3. Screw the NCAA. This should be one we can all agree on. You can’t root for VCU, because if they win, the NCAA will have undeniable leverage to increase the field even further, thus even further diluting the importance of the regular season in an effort to print more dollars. You can’t root for Kentucky or UConn because that’s equivalent to approving the underwhelming sanctions the NCAA has imposed on two coaches who don’t feel the need to play on a level court.

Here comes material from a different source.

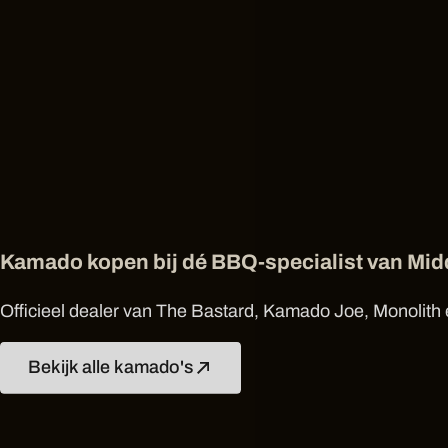
Kamado kopen bij dé BBQ-specialist van Mi
Officieel dealer van The Bastard, Kamado Joe, Monolith e
Bekijk alle kamado's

I don’t know Brad Stevens and I won’t make the unsubstantiated claim that Butler’s program is squeaky-clean. I might not be the best judge of class out there (this is a guy who used to worship Coach K and vilify Dean Smith as a child. I was such an idiot!) So I’ll try not to incorporate the fact that they just seem like such a nice group of gentlemen into my argument (too late). The real reason to root for Butler isn’t the purity of the program (I still feel like it’s so pure), but the purity of its product. The Bulldogs play the most fundamentally sound brand of basketball I’ve seen…on both sides of the court. They play the kind of basketball that makes us watch college ranks instead of the NBA. Brad Stevens has come to grips that he is head of a college basketball program, not an NBA prep school, and his players buy into that concept fully. You can rest assured that the focus of each member of the Butler program will be on the task at hand: a national championship, here and now. If they reach the final, the same might not be said of their opponent, especially if they draw Kentucky. Sure, they’ll look and act like a team, but I have to think that thoughts of dollar signs and NBA lottery status enters into the heads of their stars this week. For that reason, if you find yourself rooting for Butler down the stretch of a close game on Monday night, don’t be surprised if your side comes out on top.